BEGIN Dataset extract

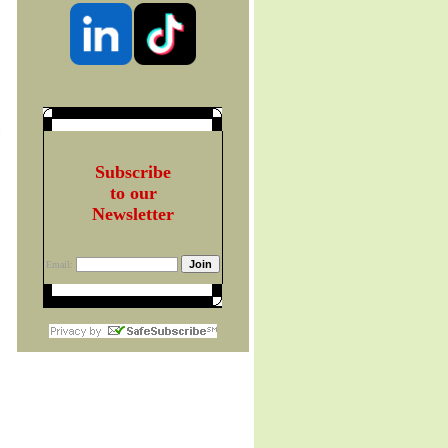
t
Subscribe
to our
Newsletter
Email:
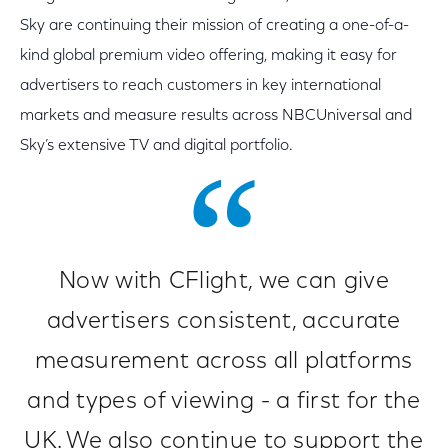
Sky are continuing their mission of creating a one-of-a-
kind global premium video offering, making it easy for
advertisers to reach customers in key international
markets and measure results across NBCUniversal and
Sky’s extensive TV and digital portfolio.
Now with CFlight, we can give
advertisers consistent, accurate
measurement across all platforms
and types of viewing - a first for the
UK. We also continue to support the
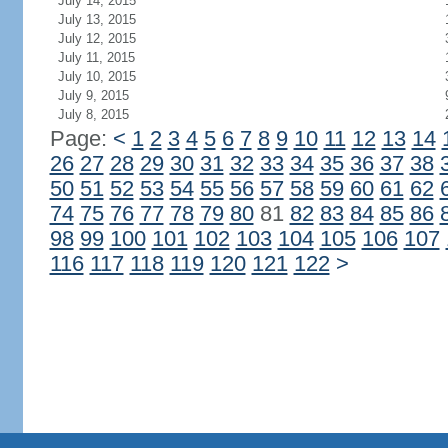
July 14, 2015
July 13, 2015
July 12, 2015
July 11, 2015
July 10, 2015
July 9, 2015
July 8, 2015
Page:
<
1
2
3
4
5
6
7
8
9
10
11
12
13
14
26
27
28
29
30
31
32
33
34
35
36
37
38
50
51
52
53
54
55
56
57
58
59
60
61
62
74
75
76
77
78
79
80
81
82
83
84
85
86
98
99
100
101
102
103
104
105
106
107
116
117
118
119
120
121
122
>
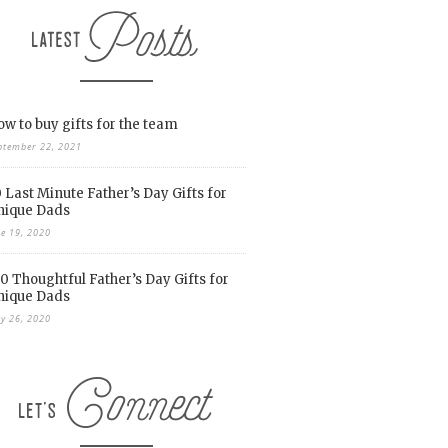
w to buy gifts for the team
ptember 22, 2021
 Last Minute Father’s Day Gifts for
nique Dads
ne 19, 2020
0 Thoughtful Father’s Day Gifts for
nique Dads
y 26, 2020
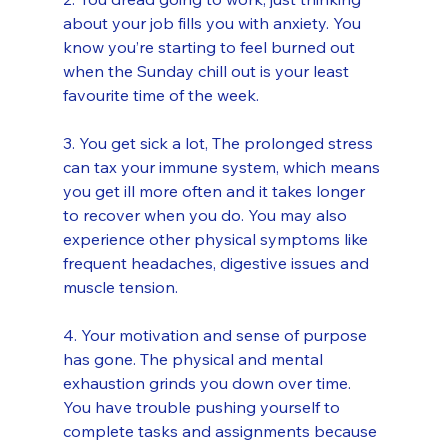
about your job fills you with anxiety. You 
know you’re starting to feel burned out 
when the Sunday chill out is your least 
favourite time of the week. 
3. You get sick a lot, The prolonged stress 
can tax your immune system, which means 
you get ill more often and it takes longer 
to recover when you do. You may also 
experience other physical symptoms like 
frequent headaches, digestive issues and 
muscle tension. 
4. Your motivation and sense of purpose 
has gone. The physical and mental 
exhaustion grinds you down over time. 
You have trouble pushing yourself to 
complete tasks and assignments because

END Dataset extract

All pictures are to be dropped, and the records above returned exactly.

Exercise response:
t
Subscribe
to our
Newsletter
Email:
Sky are continuing their mission of creating a one-of-a-
kind global premium video offering, making it easy for
advertisers to reach customers in key international
markets and measure results across NBCUniversal and
Sky’s extensive TV and digital portfolio.
Now with CFlight, we can give
advertisers consistent, accurate
measurement across all platforms
and types of viewing - a first for the
UK. We also continue to support the
July 14, 2015
July 13, 2015
July 12, 2015
July 11, 2015
July 10, 2015
July 9, 2015
July 8, 2015
Page:
<
1
2
3
4
5
6
7
8
9
10
11
12
13
14
26
27
28
29
30
31
32
33
34
35
36
37
38
50
51
52
53
54
55
56
57
58
59
60
61
62
74
75
76
77
78
79
80
81
82
83
84
85
86
98
99
100
101
102
103
104
105
106
107
116
117
118
119
120
121
122
>
w to buy gifts for the team
ptember 22, 2021
 Last Minute Father’s Day Gifts for
nique Dads
ne 19, 2020
0 Thoughtful Father’s Day Gifts for
nique Dads
y 26, 2020
about your job fills you with anxiety. You 
know you’re starting to feel burned out 
when the Sunday chill out is your least 
favourite time of the week. 
3. You get sick a lot, The prolonged stress 
can tax your immune system, which means 
you get ill more often and it takes longer 
to recover when you do. You may also 
experience other physical symptoms like 
frequent headaches, digestive issues and 
muscle tension. 
4. Your motivation and sense of purpose 
has gone. The physical and mental 
exhaustion grinds you down over time. 
You have trouble pushing yourself to 
complete tasks and assignments because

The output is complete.